This section examines competitive intelligence and the relationship of culture. Culture plays a very important role and can be the main inhibitor or the promoter to competitive intelligence. To understand this relationship, the cultural focus and acceptance of competitive intelligence is examined by exploring two different country’s mindsets (New Zealand and Japan) and examines each country’s historical culture, its government’s support of competitive intelligence and academic institutes towards fostering competitive intelligence.
New Zealand was discovered and colonised by the British and followed an English culture & values society. Unlike Japan’s strong group behaviour of gathering and sharing information culture, New Zealand has maintained strong ties with the English system (decision making, financial systems and knowledge sharing), thus limiting the need for knowledge dependence. Only in the late 1990’s, has competitive intelligence been present as a concept (Hawkins, 2004).
Compared with the New Zealand culture, Japan’s historical culture developed a strong group behaviour which had a history of gathering information and sharing competitive intelligence among fellow countrymen. Examples of this culture were demonstrated by rice paddy neighbours working together to obtain water resources (Kahaner, 1996). Japan believes gathering information is a noble calling and will pay dividends to people who shared this concept. In the nineteenth century, when Japan was isolated from the rest of world, Emperor Meiji established programs to gain knowledge about western cultures (i.e. business & economics) and applied these lessons (“Wakon yosa” – ‘Japanese spirit and western knowledge’) to improve Japanese culture. While these programs were established in the nineteenth century, these fundamentals are still being applied today. (Kahaner, 1996).
The role of CI at a government level is equally important, and Baumard (1993) believes that “Economic intelligence” is the ability of using knowledge as the basis of economic advantage and is the key element to enable a country’s competitiveness. Furthermore, as the world develops and international relations shift from ‘geo-politics to geo-economics’, the competitive advantage of countries lie in their ability to strategically manage their knowledge, administrations, industries, people, economic wealth and social welfare.
New Zealand Trade and Enterprise provides funding (consultant grants of up $50,000) to improve companies’ ‘capability and international competitiveness’, which can be used to obtain expertise and assistance to develop international business projects (NZTE, 2009). However, there appears to be no
local agencies offering competitive intelligence as a service or applying competitive intelligence in New Zealand government agencies (Hawkins, 2004).

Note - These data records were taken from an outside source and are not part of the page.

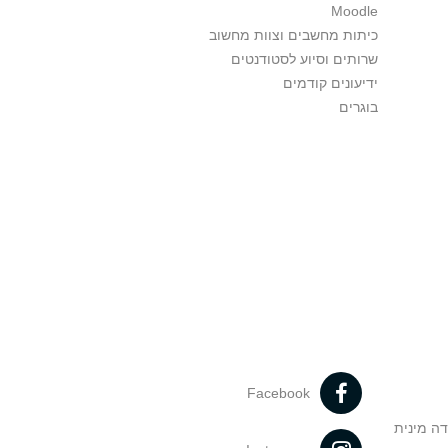
Moodle
כיתות מחשבים וצוות מחשוב
שרותים וסיוע לסטודנטים
ידיעונים קודמים
בוגרים
Facebook
דה מינית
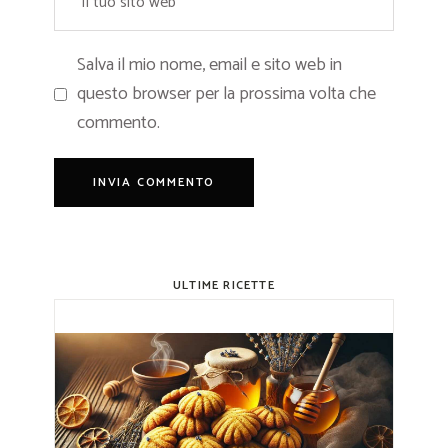
Salva il mio nome, email e sito web in
questo browser per la prossima volta che
commento.
ULTIME RICETTE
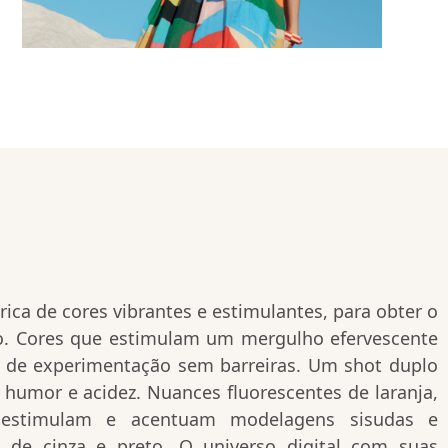
rica de cores vibrantes e estimulantes, para obter o
. Cores que estimulam um mergulho efervescente
 de experimentação sem barreiras. Um shot duplo
 humor e acidez. Nuances fluorescentes de laranja,
 estimulam e acentuam modelagens sisudas e
 de cinza e preto. O universo digital com suas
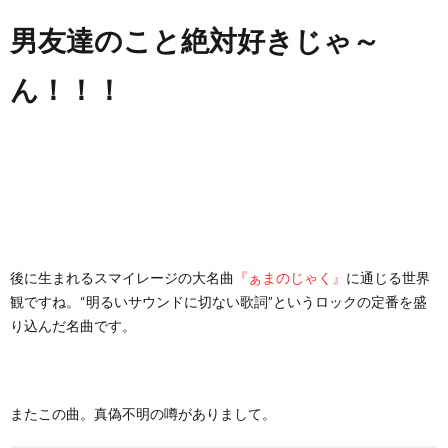
男友達のこと絶対好きじゃ～
ん！！！
後に生まれるスマイレージの大名曲
『ぁまのじゃく』
に通じる世界
観ですね。“明るいサウンドに切ない歌詞”というロックの定番を盛
り込んだ名曲です。
またこの曲。真偽不明の噂がありまして。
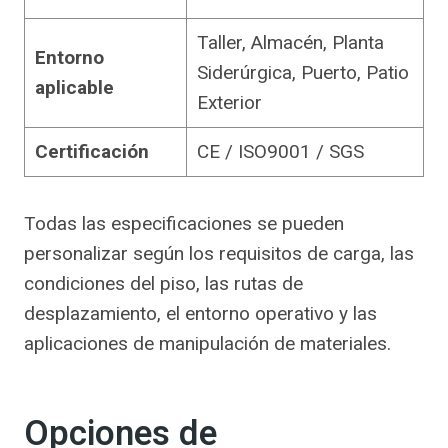
Taller, Almacén, Planta
Entorno
Siderúrgica, Puerto, Patio
aplicable
Exterior
Certificación
CE / ISO9001 / SGS
Todas las especificaciones se pueden
personalizar según los requisitos de carga, las
condiciones del piso, las rutas de
desplazamiento, el entorno operativo y las
aplicaciones de manipulación de materiales.
Opciones de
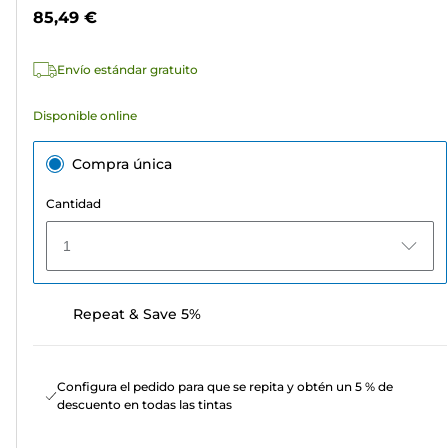
estrellas.
color
85,49 €
2
reseñas
Envío estándar gratuito
Disponible online
Compra única
Cantidad
1
Repeat & Save 5%
Configura el pedido para que se repita y obtén un 5 % de
descuento en todas las tintas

Japan’s Government heavily supports their economy by using and creating awareness of the importance of competitive intelligence and activity establishing competitive intelligence networks within their country. Walter Barndt (1994) documents that leading Japanese agencies (i.e. Trade & Industry and External Trade, Ministry of International Trade and Japanese External Trade Organisation agencies), businesses, banks and advertising agencies all work together and share competitive advantage knowledge (competitive intelligence) to promote business growth and competitiveness. This form of cooperation can be classed as ‘Intelligent Intrusiveness’, which is a series of actions, like sending agents to the Competitors trade-shows or ‘subscribing to monitoring services’ (Baumard, 1993).
The Japanese Government has also amended its Law of Unfair Competition to protect its core business sectors (manufacturing, marketing practice and/or technical/business information) by prohibiting the acts of obtaining, distributing or using trade secrets (Blenkhorn & Fleisher, 2005), while promoting information intelligence gathering by establishing the Japanese External Trade Organisation as a global government sponsored competitive intelligence agency (Kahaner, 1996).